According to Ruth Mottram, a climate scientist at the Danish Meteorological Institute, the temperature Tuesday in Kangerlussuaq, Greenland, was significantly warmer than large parts of Denmark. However, the unusually mild weather across the Arctic this week is not expected to result in a major melt spike on the Greenland Ice Sheet, she said, since the greatest temperature anomalies will be situated over the Central Arctic, including the North Pole.

Beause of coronavirus-related travel restrictions, scientists will not be venturing out onto the ice sheet this summer, and instead conditions there will be monitored mainly via satellites and fixed surface instruments. The lack of a research season will set some field projects, particularly those that are drilling ice cores to investigate past climate conditions and study how glaciers are melting in various parts of the world's largest island, back considerably.

“Greenland ice sheet melt has been creeping up a little over the last week, but it’s not really significantly underway yet, and I wouldn’t necessarily expect it to be,” Mottram said via email.
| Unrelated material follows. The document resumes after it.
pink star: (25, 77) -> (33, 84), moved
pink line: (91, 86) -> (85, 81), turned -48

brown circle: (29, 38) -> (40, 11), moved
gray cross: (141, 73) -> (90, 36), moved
About 3% of the ice area was melting Tuesday, mainly in southwest Greenland.

"We define the melt season start as three days in a row with more than 5% of the ice sheet surface area melting at least part of the day, and this can happen at any time from now on basically," Mottram said.
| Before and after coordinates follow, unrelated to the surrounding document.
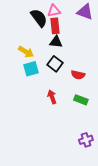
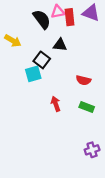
red rectangle: (55, 26) -> (70, 17), moved
yellow arrow: (26, 52) -> (13, 41), moved
black square: (55, 64) -> (42, 60), moved

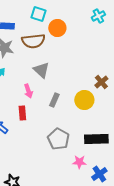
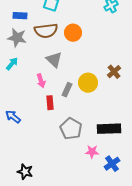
orange circle: (57, 28) -> (73, 33), moved
yellow circle: (84, 100) -> (88, 83), moved
red rectangle: (22, 113) -> (50, 103), moved

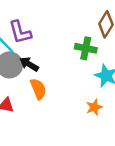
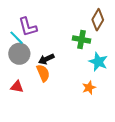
black arrow: (29, 64) -> (46, 59), moved, turned -56

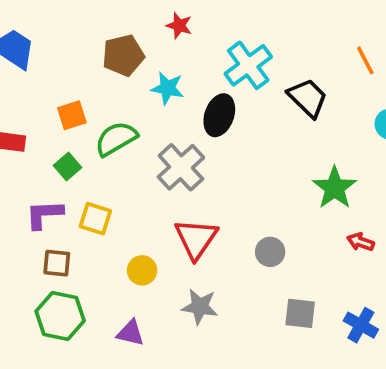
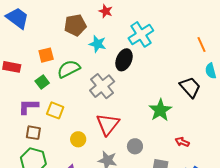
orange line: (365, 60) -> (202, 45), moved
black trapezoid: (308, 98) -> (190, 87), moved
green star: (335, 188) -> (160, 110), moved
red arrow: (361, 242) -> (182, 142), moved
gray circle: (270, 252) -> (135, 146), moved

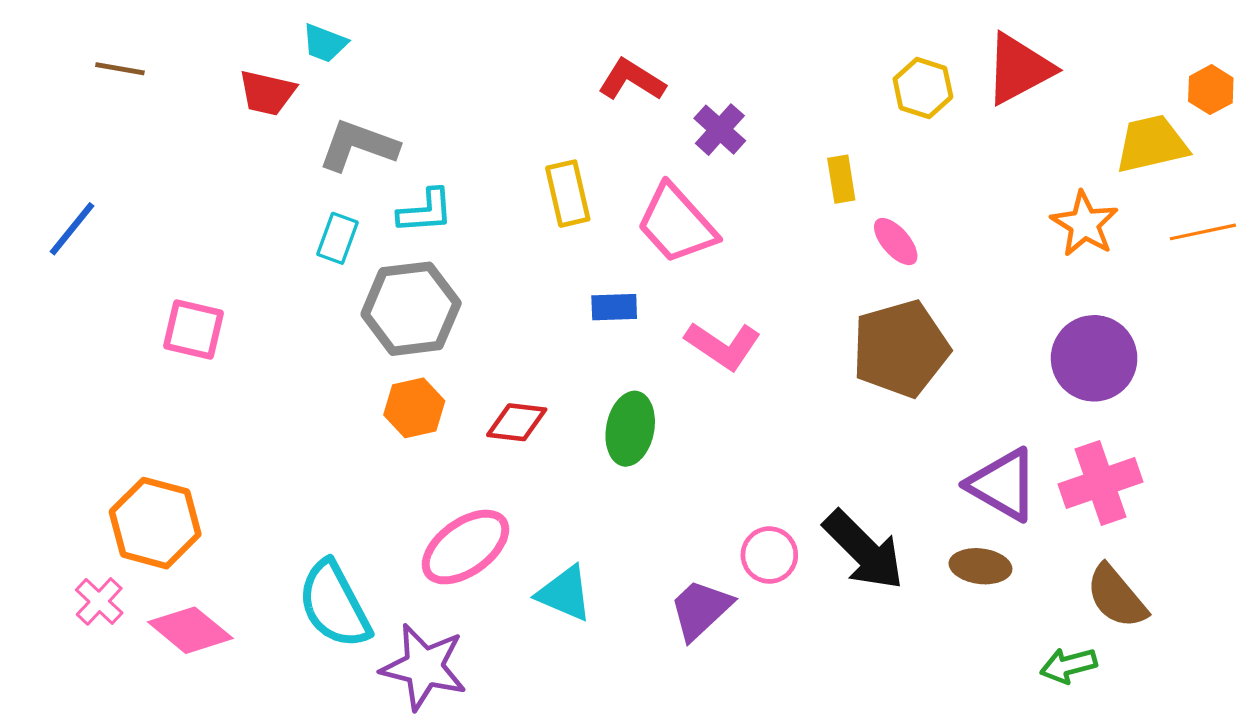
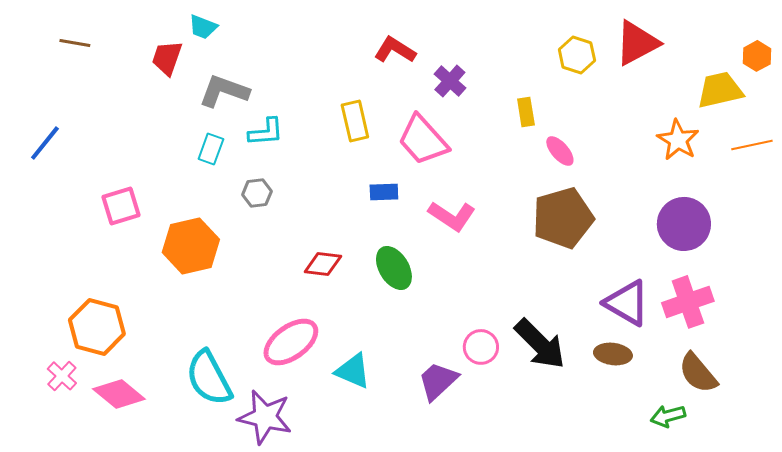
red trapezoid: (267, 93) -> (167, 58), turned 96
gray hexagon: (411, 309) -> (257, 193), size x0.5
pink square: (194, 329) -> (121, 206), turned -30
orange hexagon: (414, 408) -> (191, 246), moved, size x1.5
green ellipse: (630, 429) -> (394, 268), turned -42

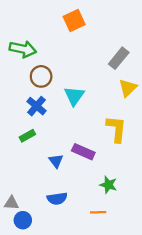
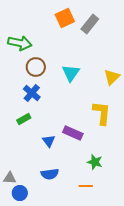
gray rectangle: (119, 58) -> (90, 24), moved
cyan triangle: (74, 96) -> (71, 73), moved

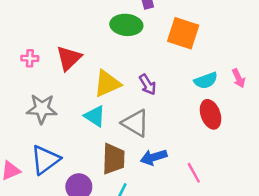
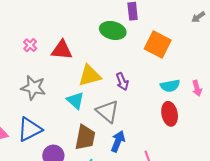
pink cross: (30, 58) -> (30, 45), turned 32
red triangle: (69, 58) -> (62, 50), turned 40
blue arrow: (154, 157) -> (118, 141), turned 120

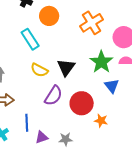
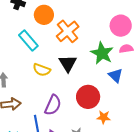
orange cross: (92, 23) -> (68, 31), moved
purple semicircle: (53, 96) -> (53, 105), moved
orange star: (101, 121) -> (104, 117), moved

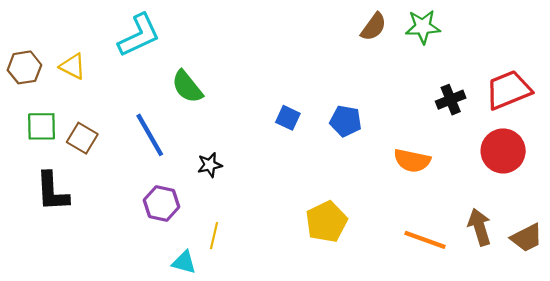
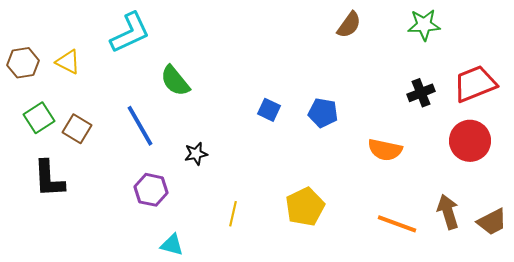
green star: (423, 27) -> (424, 25), moved
green square: (42, 126) -> (39, 118), turned -32
yellow line: (214, 236) -> (233, 214), moved

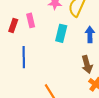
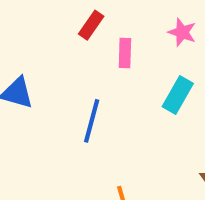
red rectangle: (13, 25) -> (91, 25), moved

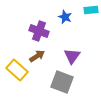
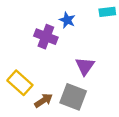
blue star: (65, 17) -> (67, 20), moved
brown arrow: (37, 56) -> (44, 100), moved

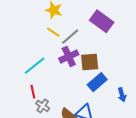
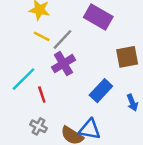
brown square: (90, 62) -> (127, 57), moved
red line: (33, 92) -> (42, 95), moved

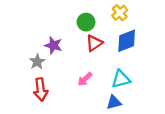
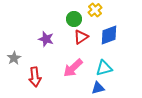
yellow cross: (120, 13) -> (95, 10), moved
gray star: (37, 62) -> (14, 58), moved
pink arrow: (85, 79) -> (73, 68), size x1.5

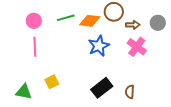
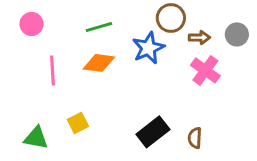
pink circle: (34, 21) -> (31, 24), moved
orange diamond: (90, 21) -> (99, 63), moved
blue star: (99, 46) -> (148, 48), moved

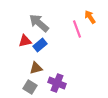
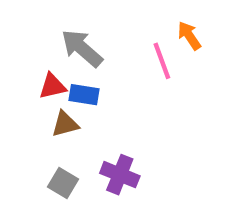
blue rectangle: (40, 45) -> (84, 95), turned 48
brown triangle: (36, 68) -> (65, 124), moved

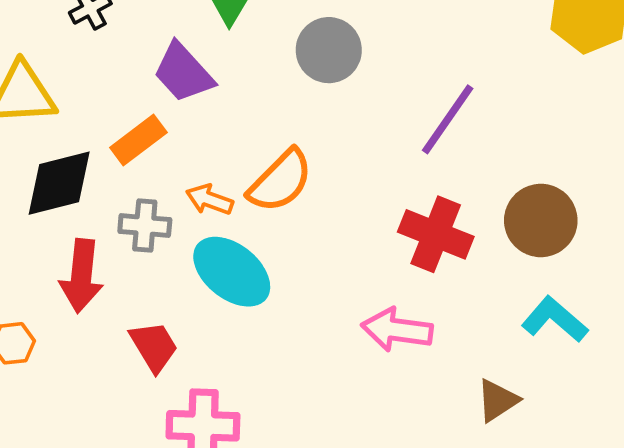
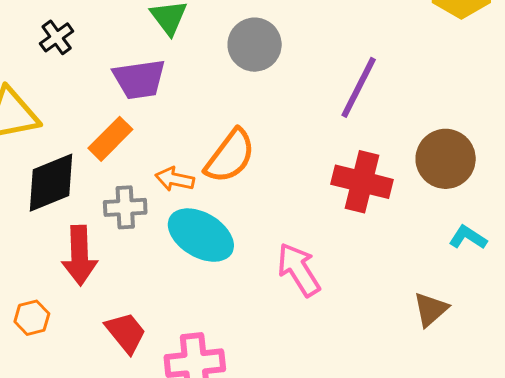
purple trapezoid: (183, 73) -> (139, 79), turned -48
cyan L-shape: (555, 319) -> (468, 237), size x0.7
pink arrow: (397, 330) -> (299, 270), moved, turned 58
red trapezoid: (154, 346) -> (126, 333), moved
“It wouldn’t be particularly unusual for it to start this week — the average start date is late May but it can be as early as mid-April and as late as early June. The melt season is often kick-started by warm weather and then stalls if it gets colder again afterwards.”

According to Mottram, the ice sheet has a below average surface mass balance due to lack of snowfall in some areas this winter. The mass balance is a way of accounting for the gains from winter snows compared to losses from summer melting. A negative surface balance means the ice is losing more mass than it is gaining in a given year.

“This typically means that if we get long periods of warm weather and clear skies over Greenland, the snow will quickly melt exposing the glacier ice below and then the albedo melt feedback will kick in and accelerate melt earlier — essentially, this is what happened last year when the melt season started on the 29th April but really got going with early warmth from mid-May onwards.”

Zack Labe, a graduate student at the University of California at Irvine who studies Arctic climate change, put the current warmth in the context of long-term climate change. April, for example was the warmest on record globally, powered largely by warming in the high latitudes, including in particular the Russian Arctic, according to NASA data released Wednesday.

"The duration and intensity of the warmth (relatively-speaking) across northern Siberia has really been incredible this year," Labe wrote in an email. "Eurasion snow cover is notably below average too."

Labe said ice and snow melt is likely to accelerate this week in the East Siberian, Kara and Laptev Seas and that the ice in the Kara Sea is already below average for this time of year.

On global maps of temperature anomalies for the year so far, northern Siberia shows up as a splotch of crimson red, with some of the largest anomalies of anywhere in the world. Across parts of northern Asia, average temperatures so far this year have been 5.4 degrees above average or higher, according to a report released Tuesday by the National Oceanic and Atmospheric Administration.

Unsurprisingly, despite changes in day-to-day weather, including the relatively cold winter that just ended, the Arctic continues to dramatically warm in the long term. The region is warming at more than twice the rate of the rest of the globe, with impacts manifesting themselves in increasingly disruptive ways, including thawing permafrost cover, melting sea ice and melting glaciers.